В последний день пребывания в Швейцарии мы в автобусе пели только про сигареты, благо куплетов набралось штук двадцать...
В Женеве мы жили пять дней на тихой улочке в дешевом отеле. Напротив находился китайский ресторан, никто туда не входил и никто оттуда не выходил, как будто он был на ремонте. Тогда с Китаем у нас были напряженные отношения, связанные с событиями вокруг острова Даманский на реке Уссури, в 230 км южнее Хабаровска. И мы частенько с удивлением взирали на этот ресторан без китайских посетителей.
Однажды нас в конце дня повели в дансинг – вечерний клуб. Пили виски со льдом, очень неприятное на вкус, никогда не увлекался спиртными напитками, поэтому назвал бы то виски чем-то вроде вонючего пойла. Я его очень даже сильно разбавил льдом, но все равно пить не смог. Наши танцевали под оглушающую музыку четверки музыкантов, работающих под группу 'Bitls'. Мы с молдаванами ушли пораньше, уши стало ломить от шума, и голова разболелась. Прошлись по улицам ночной Женевы, все первые этажи – магазины, витрины отражали одежду, обувь, часы, все товары мира. Хотя и закрыт магазин, но мы с интересом подходили и через витринное стекло все цены видели: в швейцарских франках и американских долларах. Во время этой прогулки увидели набольшую автоаварию: водитель, наверное, уснул за рулем и врезался в витрину. Сразу приехала полиция. Мы немного посмотрели на это происшествие и пошли в отель.

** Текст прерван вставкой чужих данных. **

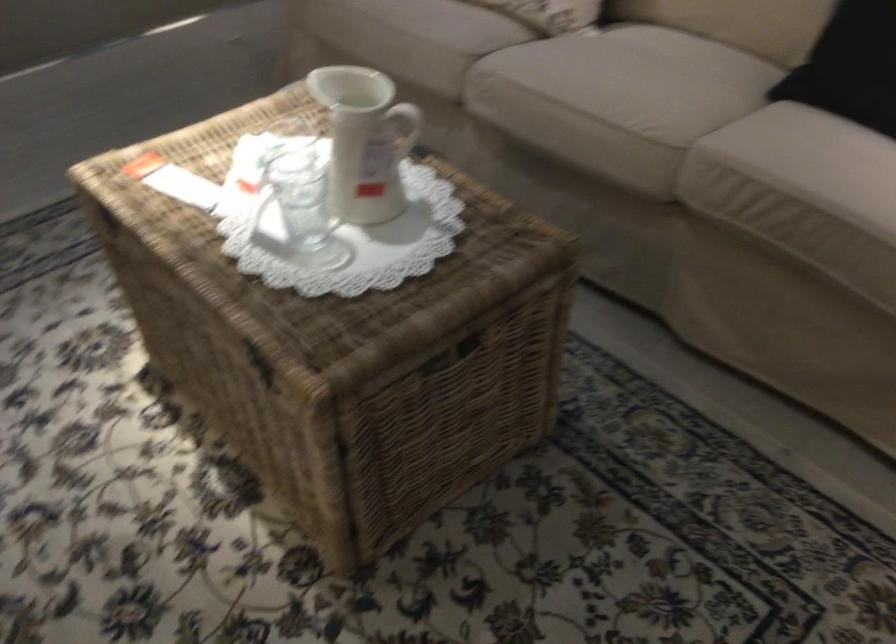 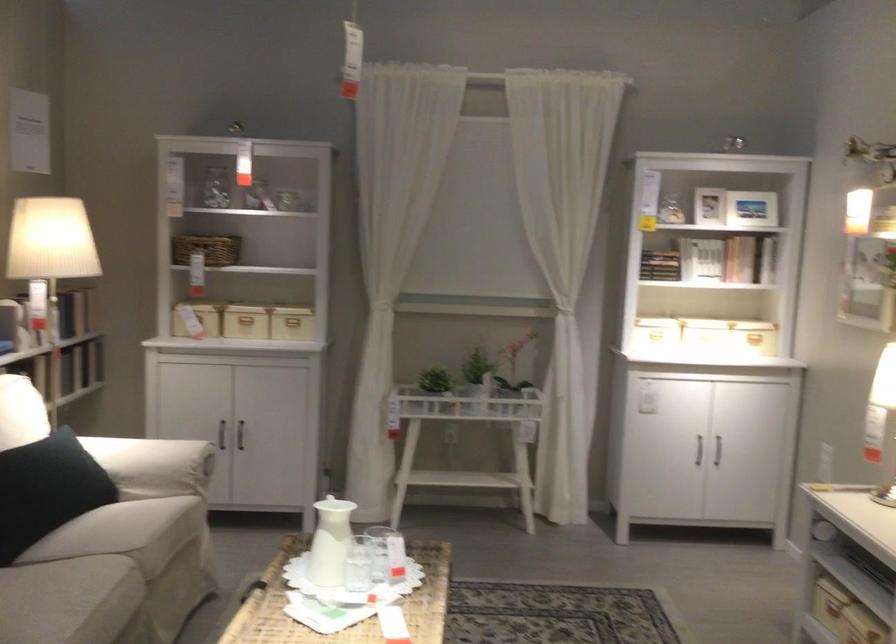 Where in the second image is the point corresponding to the point at 332,192 from the first image?

(358, 564) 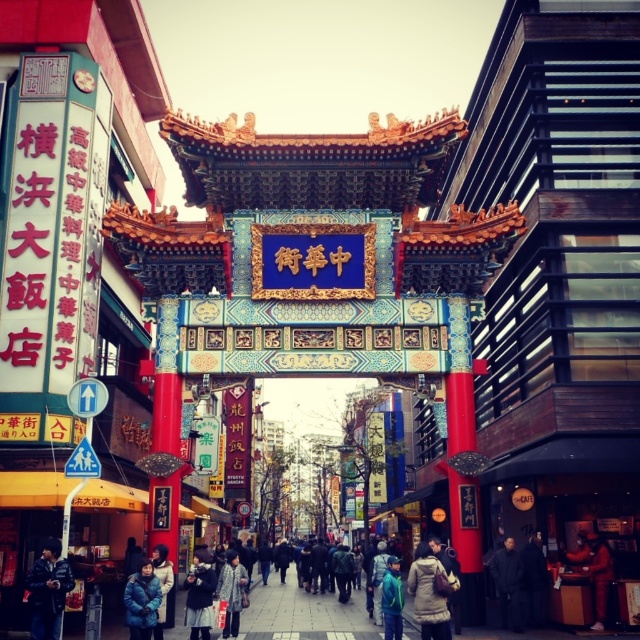 Can you confirm if dark blue jacket at center is positioned to the left of blue fabric jacket at lower center?

No, dark blue jacket at center is not to the left of blue fabric jacket at lower center.

Does dark blue jacket at center have a greater width compared to blue fabric jacket at lower center?

Yes.

Does point (506, 588) come behind point (401, 605)?

Yes, point (506, 588) is behind point (401, 605).

Where is `dark blue jacket at center`? The width and height of the screenshot is (640, 640). dark blue jacket at center is located at coordinates pyautogui.click(x=508, y=582).

In the scene shown: Can you confirm if concrete sidewalk at center is shorter than matte brown coat at center?

No.

What are the coordinates of `concrete sidewalk at center` in the screenshot? It's located at (304, 614).

Identify the location of concrete sidewalk at center. (304, 614).

Can you confirm if concrete sidewalk at center is smaller than dark blue jacket at lower left?

Incorrect, concrete sidewalk at center is not smaller in size than dark blue jacket at lower left.

Based on the photo, who is taller, concrete sidewalk at center or dark blue jacket at lower left?

Standing taller between the two is concrete sidewalk at center.

Is point (272, 586) positioned before point (60, 547)?

That is False.

Identify the location of concrete sidewalk at center. (304, 614).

Утром я проведал соседний с отелем магазинчик – купить каких-нибудь сувениров. Магазин был частный, колокольчик сразу звякнул, и ко мне засеменила хозяйка, даже неудобно стало. Там были хорошие шариковые ручки, я такие только во сне видел. И, конечно, купил три штуки разных. Правда в большом, видимо, государственном магазине, подобные ручки встречались раза в два дешевле. Я их накупил штук двадцать, мне многие знакомые заводчане и родственники заказали, у нас тогда шариковые ручки только появлялись, они были простенькие и довольно дорогие – начиная с трех рублей, а здесь – можно сказать за бесценок (от половины франка до двух).
Наш затейник Славин взял из Москвы футбольный мяч и в один из дней предложил мужчинам размяться, поиграть в футбол. Поскольку разговор состоялся в женевском отеле, мы были в недоумении.
– Какой футбол, Лева? Мы же – за границей!!!
– Посмотрите, какая погода! А трава? Найдем поляну и погоняем мяч, поделимся на две команды. Девчата поболеют.
На следующий день после обеда наш автобус взял курс за окраину Женевы. Мы нашли настоящее футбольное поле с воротами, огражденное низкой оградкой. Ребята обрадовались, ведь почти одна молодежь была. Разобрались на две команды, и началась игра в одни ворота, которые я и защищал. Через несколько минут подкатил на автомобиле какой-то хорошо одетый мужчина, выразил внешнее недовольство, стал жестикулировать. Потом уехал. Переводчица нам сказала, что это хозяин стадиона, требовал заплатить за эксплуатацию поля, но, узнав, что мы из России, быстро остыл и убрался восвояси. Водимо, понял, что от нас ничего не добьешься. Или оказался филантропом.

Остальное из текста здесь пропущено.